Nigeria’s Permanent Representative to the United Nations, Ambassador Jimoh Ibrahim , has called for a bold global debt-for-education swap initiative to enable developing countries invest more in education without undermining their debt obligations.
According to a statement issued by his media office in New York, Ambassador Ibrahim made the proposal at the UNESCO Conference on System Transformation and Resilience for Sustainable Development Goal 4 (SDG 4) in Paris, France, where global leaders gathered to explore sustainable financing for quality education.
Speaking at the conference, the United Nations envoy, said the growing debt burden on developing nations was steadily eroding investments in education, as governments were increasingly compelled to channel scarce resources to debt servicing rather than building schools, recruiting teachers, expanding access to learning and improving educational infrastructure.
He noted that many developing countries now spend more on servicing debts than on education, a trend he described as a major threat to achieving Sustainable Development Goal 4, which seeks to ensure inclusive and equitable quality education for all.
According to the Nigeria Permanent Representative, no fewer than 113 countries, representing a combined population of over six billion people, are affected by the worsening debt crisis, significantly limiting their fiscal capacity to invest in human capital development.
Ambassador Ibrahim also expressed concern over the declining level of development assistance from advanced economies, observing that the reduction in global education financing had compounded the challenges facing low-and middle-income countries striving to strengthen their education systems.
To address the challenge, he proposed a debt-for-education swap framework that would allow debtor nations to continue repaying the principal component of their loans while suspending interest payments.
The suspended interest, he suggested, should instead be redirected to finance education projects and strengthen national education systems.
He explained that such a financing model would provide countries like Nigeria with the fiscal space to rehabilitate schools, modernise universities, expand digital learning infrastructure, promote research and innovation, and improve access to quality education without defaulting on existing debt commitments.
Ambassador Ibrahim warned that with some countries committing as much as 70 per cent of government revenues to debt servicing, meaningful progress towards achieving SDG 4 would remain difficult unless the international community embraced innovative financing mechanisms.
“The world cannot continue to mortgage the future of our children to service debt.
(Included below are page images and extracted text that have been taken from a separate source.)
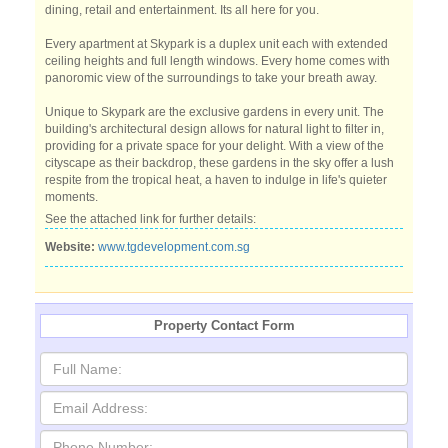
dining, retail and entertainment. Its all here for you.
Every apartment at Skypark is a duplex unit each with extended
ceiling heights and full length windows. Every home comes with
panoromic view of the surroundings to take your breath away.
Unique to Skypark are the exclusive gardens in every unit. The
building's architectural design allows for natural light to filter in,
providing for a private space for your delight. With a view of the
cityscape as their backdrop, these gardens in the sky offer a lush
respite from the tropical heat, a haven to indulge in life's quieter
moments.
See the attached link for further details:
Website:
www.tgdevelopment.com.sg
Property Contact Form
We must create a new global financing model that allows nations to honour their debt obligations while investing in education.
“Suspending interest payments and redirecting them to schools, universities and learning infrastructure is a practical pathway to achieving Sustainable Development Goal 4,” he said.
He added that education remains the most sustainable investment any nation can make, stressing that redirecting resources currently lost to debt interest into classrooms, research, innovation and skills development would create more prosperous, resilient and peaceful societies.
The UNESCO conference brought together ministers, development partners, multilateral institutions and education stakeholders from across the world to review progress on SDG 4 and examine innovative approaches to financing education.
UNESCO has warned that 113 countries now spend more on debt servicing than on education, while global development assistance for education is projected to decline significantly between 2023 and 2027, further widening the financing gap confronting developing nations.